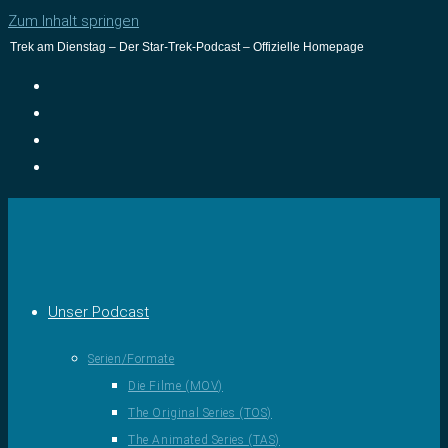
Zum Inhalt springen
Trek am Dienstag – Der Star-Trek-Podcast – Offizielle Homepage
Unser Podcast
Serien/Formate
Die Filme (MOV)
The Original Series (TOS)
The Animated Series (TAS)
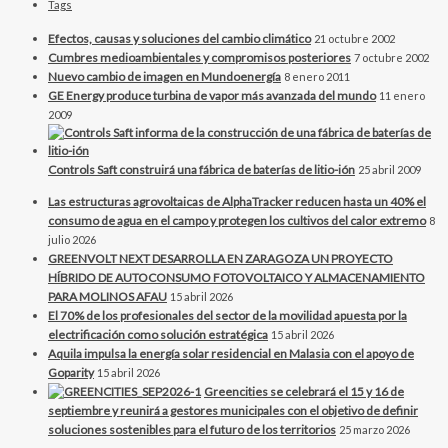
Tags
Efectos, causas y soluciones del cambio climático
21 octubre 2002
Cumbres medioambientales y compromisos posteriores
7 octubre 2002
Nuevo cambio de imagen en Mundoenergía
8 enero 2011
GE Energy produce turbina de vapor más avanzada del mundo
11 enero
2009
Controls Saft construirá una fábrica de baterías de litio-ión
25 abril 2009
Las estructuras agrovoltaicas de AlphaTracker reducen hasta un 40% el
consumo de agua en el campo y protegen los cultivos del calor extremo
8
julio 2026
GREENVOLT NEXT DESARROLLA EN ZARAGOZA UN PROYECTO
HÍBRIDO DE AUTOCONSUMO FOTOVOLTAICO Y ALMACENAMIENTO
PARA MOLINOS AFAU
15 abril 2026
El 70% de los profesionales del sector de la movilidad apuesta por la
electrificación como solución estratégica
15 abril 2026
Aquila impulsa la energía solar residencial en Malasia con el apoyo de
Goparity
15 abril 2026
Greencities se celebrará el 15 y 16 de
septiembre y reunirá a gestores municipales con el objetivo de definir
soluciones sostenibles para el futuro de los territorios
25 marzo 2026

■ ■ ■ ■

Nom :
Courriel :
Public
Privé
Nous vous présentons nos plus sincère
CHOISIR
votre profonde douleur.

■ ■ ■ ■

— Your instructions —
Check each line of the entries above for the word "soluciones". List the ones that have it.

— Answer to the problem —
Efectos, causas y soluciones del cambio climático
soluciones sostenibles para el futuro de los territorios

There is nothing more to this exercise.